Friday, July 15, 2016

The Plain Reason Torture Works

It seems like torture should work.

When someone won't talk, torture makes the cost of not talking high. Incentives make them talk.

But what if they lie?

Make the credible promise that more torture will happen if their information doesn't turn out, or contradicts what you already know. Incentives make them tell the truth.

Is torture not incentive enough?

Turn the torture up a notch. Now they have more incentive to talk / tell the truth.

So it seems like torture should work based on deductions from normal assumptions we have about human beings and how they respond to incentives. This is the plain reason torture works.

So why do a lot of people deny that torture works?

One possible reasons is historical data. We have tortured. Did it work? I'm sure there's data out there and maybe it turns out the other way. Data on these kinds of issues tends to be messy anyway, so it ought to take a lot of clear data to undermine the plain reason torture works.

Most people; however, are not informed on the data. So I suspect most people think torture doesn't work because they think torture is unjust.

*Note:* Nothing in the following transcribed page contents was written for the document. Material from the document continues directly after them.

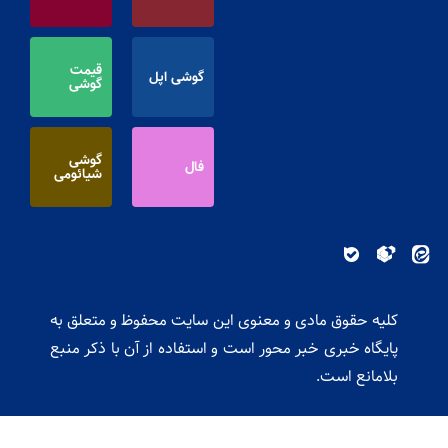
قیمت
گوشی اپل
گوشی
گوشی
فال
شیائومی
کلیه حقوق مادی و معنوی این سایت محفوظ و متعلق به
پایگاه خبری خبر محور است و استفاده از آن با ذکر منبع
بلامانع است.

There is a suspiciously high correlation between the belief about whether torture works and whether it would be unjust even if it doesn't work, even though the neither answer informs on what the other answer should be.

People often rationalize for why what is deontologically moral also happens leads to good results. It's like anything they believe to be morally right cannot have any costs whatsoever.

A reasonable person might say, torture works, but we shouldn't do it unless it's really important because torture is just a really bad thing to do to someone, even an enemy. I think that's how we would normally navigate the moral domain in our own lives, and so that's the guide public policy should probably follow.